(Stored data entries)
Start of Block

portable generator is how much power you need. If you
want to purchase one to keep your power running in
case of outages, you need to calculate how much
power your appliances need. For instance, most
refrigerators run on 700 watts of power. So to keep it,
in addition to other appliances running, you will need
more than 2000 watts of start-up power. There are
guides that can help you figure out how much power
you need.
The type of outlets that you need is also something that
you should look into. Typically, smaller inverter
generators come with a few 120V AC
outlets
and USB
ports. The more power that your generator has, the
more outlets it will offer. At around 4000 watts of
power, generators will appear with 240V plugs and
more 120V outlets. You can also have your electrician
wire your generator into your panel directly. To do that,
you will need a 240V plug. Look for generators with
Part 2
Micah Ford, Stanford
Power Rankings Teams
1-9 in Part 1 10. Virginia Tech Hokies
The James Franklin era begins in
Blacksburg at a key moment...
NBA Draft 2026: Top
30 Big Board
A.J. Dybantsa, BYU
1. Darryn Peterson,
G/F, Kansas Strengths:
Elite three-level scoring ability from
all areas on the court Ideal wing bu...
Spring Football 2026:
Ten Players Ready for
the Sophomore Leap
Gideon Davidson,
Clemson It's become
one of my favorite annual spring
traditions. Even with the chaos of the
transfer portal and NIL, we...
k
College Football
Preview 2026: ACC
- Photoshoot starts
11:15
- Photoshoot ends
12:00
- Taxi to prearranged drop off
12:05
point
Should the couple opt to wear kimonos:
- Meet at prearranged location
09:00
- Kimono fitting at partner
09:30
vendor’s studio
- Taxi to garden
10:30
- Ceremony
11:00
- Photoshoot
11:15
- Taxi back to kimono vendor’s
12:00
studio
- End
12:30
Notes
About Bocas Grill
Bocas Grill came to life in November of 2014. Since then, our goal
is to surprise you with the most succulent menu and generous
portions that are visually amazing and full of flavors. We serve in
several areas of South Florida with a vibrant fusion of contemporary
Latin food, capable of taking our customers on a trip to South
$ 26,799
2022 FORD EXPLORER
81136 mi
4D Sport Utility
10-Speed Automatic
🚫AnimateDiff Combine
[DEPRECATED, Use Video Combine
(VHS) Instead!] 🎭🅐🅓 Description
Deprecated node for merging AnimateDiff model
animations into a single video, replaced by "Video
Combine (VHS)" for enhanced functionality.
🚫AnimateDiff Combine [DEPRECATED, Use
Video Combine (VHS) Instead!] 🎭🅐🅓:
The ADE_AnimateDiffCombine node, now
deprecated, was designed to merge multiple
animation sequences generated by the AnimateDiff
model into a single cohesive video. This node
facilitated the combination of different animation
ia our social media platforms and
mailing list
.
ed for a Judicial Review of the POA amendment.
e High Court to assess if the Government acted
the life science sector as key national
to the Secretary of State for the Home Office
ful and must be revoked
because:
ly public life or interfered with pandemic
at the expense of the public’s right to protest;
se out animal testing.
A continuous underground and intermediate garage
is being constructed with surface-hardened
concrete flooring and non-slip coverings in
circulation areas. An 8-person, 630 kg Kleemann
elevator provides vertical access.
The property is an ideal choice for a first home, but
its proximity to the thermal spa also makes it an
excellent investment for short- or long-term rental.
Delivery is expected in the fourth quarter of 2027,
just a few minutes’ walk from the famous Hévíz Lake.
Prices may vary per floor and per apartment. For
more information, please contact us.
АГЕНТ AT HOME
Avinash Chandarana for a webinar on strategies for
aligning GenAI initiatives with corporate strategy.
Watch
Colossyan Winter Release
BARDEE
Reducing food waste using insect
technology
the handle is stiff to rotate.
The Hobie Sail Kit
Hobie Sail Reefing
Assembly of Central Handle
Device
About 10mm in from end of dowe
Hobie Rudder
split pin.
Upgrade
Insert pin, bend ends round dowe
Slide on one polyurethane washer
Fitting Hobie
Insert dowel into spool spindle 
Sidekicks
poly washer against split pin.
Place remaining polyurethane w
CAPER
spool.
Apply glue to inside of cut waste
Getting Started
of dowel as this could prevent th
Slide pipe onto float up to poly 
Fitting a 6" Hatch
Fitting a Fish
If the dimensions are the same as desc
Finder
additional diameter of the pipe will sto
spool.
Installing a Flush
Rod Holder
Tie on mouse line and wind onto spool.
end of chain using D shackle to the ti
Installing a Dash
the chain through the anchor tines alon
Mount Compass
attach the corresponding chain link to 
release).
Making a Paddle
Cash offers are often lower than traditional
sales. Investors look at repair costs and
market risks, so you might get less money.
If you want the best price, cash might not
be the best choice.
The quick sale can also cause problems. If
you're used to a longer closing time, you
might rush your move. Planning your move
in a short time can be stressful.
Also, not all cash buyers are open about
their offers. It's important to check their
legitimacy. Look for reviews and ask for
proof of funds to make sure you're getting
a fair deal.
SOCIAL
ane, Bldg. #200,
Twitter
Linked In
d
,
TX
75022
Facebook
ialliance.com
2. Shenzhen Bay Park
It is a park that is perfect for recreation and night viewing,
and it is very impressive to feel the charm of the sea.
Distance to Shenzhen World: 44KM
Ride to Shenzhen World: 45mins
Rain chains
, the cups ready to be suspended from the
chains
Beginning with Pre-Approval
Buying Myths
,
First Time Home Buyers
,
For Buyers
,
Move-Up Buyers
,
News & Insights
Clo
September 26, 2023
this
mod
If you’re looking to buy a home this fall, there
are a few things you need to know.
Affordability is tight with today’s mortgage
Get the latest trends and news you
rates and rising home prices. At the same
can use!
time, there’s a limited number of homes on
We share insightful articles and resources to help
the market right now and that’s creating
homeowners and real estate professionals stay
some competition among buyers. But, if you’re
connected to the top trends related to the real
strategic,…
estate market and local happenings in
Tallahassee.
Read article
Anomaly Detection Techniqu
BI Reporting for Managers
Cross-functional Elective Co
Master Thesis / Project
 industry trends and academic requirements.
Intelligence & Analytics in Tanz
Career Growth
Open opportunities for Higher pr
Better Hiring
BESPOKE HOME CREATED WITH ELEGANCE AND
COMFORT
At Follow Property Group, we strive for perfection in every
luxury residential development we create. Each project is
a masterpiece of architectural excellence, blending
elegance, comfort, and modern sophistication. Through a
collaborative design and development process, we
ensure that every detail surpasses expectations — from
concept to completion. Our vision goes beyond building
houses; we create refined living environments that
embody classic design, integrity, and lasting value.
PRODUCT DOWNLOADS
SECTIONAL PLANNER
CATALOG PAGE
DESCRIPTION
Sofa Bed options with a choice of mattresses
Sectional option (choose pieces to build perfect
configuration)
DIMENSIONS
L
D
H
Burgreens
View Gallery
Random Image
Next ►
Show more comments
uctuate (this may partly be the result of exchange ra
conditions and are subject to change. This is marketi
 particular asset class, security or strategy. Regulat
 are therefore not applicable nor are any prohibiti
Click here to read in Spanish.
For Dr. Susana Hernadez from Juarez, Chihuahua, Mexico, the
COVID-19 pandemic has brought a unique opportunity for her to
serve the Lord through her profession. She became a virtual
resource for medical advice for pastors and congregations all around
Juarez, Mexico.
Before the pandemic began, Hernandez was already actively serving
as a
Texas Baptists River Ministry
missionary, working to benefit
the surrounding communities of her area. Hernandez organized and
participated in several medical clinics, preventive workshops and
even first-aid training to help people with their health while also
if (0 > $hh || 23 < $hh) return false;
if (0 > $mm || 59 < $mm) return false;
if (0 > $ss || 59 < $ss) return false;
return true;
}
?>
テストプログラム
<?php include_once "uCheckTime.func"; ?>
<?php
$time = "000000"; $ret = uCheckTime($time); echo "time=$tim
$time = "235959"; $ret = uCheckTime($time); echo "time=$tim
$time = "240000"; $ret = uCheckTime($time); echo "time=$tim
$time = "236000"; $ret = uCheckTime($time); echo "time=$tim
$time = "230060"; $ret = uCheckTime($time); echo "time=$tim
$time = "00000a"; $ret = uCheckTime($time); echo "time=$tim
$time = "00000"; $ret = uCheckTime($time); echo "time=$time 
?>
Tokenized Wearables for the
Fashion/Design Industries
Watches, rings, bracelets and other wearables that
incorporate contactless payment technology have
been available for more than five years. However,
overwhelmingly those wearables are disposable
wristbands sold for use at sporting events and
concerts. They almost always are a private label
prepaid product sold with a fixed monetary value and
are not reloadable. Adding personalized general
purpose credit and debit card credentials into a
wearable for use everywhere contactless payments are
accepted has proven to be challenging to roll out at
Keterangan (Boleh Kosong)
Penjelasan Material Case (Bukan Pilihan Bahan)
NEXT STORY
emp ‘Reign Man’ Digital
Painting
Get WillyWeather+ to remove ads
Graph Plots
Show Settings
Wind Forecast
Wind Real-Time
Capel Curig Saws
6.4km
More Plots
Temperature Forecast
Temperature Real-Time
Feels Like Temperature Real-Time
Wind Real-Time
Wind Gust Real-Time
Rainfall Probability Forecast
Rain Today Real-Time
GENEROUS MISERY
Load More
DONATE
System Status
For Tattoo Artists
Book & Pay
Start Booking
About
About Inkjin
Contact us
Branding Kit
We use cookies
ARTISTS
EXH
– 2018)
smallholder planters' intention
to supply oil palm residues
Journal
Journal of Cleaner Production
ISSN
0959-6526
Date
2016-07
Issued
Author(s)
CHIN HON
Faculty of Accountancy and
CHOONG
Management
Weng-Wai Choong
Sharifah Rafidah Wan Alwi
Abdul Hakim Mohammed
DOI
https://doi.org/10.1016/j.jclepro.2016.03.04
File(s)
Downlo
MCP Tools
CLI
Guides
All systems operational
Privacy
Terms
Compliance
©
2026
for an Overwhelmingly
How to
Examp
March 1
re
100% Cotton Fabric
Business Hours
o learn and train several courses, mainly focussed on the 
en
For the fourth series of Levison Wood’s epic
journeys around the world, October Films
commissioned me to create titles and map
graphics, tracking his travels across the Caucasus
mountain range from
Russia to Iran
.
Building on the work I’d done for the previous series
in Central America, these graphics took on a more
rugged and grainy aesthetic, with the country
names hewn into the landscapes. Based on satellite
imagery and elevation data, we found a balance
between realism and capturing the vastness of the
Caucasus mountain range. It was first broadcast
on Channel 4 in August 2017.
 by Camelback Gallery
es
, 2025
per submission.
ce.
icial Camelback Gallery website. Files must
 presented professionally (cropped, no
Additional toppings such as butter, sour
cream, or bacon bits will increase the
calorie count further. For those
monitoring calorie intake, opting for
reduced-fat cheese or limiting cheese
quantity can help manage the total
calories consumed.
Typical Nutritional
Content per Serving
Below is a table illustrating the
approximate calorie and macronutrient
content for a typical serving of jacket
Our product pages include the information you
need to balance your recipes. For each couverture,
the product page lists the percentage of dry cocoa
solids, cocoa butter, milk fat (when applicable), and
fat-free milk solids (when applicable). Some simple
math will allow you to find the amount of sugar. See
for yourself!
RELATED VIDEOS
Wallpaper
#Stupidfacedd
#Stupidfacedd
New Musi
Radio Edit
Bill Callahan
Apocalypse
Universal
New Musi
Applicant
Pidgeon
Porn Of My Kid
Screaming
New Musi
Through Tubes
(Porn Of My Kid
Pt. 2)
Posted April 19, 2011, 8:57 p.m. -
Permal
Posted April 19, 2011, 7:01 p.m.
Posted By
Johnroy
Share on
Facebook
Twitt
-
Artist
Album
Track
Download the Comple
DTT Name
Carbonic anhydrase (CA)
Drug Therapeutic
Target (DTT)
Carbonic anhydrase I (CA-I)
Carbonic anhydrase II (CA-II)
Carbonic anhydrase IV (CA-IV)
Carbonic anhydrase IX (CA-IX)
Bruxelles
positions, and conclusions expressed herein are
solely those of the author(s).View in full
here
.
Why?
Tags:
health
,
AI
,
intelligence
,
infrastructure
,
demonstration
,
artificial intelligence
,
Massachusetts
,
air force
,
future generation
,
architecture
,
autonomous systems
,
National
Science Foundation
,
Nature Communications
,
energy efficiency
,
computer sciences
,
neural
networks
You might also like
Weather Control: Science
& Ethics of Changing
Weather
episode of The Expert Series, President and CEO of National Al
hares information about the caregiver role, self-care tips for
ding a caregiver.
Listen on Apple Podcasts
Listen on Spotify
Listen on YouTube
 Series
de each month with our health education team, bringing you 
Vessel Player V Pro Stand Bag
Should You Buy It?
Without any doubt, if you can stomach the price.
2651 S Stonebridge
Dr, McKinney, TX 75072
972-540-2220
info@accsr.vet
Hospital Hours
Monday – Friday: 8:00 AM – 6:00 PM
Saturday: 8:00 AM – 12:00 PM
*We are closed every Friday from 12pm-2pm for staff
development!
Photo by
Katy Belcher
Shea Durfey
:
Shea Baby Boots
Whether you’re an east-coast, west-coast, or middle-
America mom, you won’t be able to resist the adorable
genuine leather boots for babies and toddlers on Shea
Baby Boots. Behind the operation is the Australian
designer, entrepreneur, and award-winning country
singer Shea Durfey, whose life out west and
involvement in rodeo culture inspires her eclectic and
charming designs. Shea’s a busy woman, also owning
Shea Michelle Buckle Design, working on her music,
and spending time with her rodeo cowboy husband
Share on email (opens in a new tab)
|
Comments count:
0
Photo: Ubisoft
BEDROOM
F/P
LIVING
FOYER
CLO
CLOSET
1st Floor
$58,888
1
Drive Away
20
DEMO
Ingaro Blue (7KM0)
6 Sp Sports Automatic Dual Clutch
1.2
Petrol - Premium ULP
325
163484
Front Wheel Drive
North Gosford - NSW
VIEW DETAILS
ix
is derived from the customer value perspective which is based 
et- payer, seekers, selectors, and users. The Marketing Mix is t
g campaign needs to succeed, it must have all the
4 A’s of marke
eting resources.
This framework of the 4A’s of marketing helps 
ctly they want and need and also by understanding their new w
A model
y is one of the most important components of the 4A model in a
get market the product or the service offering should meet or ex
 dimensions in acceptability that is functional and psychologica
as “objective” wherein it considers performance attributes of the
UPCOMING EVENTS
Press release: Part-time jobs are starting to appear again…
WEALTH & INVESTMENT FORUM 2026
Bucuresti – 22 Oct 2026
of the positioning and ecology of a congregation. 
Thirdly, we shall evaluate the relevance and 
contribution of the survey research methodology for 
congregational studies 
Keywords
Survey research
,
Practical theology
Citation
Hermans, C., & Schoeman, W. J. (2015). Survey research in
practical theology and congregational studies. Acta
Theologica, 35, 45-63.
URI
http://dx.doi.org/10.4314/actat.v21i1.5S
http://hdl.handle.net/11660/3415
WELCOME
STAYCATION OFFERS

End of Block

(TASK GOAL)
Copy the records above exactly, beginning at the line that contains "ia our social media platforms and" and stopping after the line that contains "A continuous underground".

(ANSWER TO THIS EXERCISE)
ia our social media platforms and
mailing list
.
ed for a Judicial Review of the POA amendment.
e High Court to assess if the Government acted
the life science sector as key national
to the Secretary of State for the Home Office
ful and must be revoked
because:
ly public life or interfered with pandemic
at the expense of the public’s right to protest;
se out animal testing.
A continuous underground and intermediate garage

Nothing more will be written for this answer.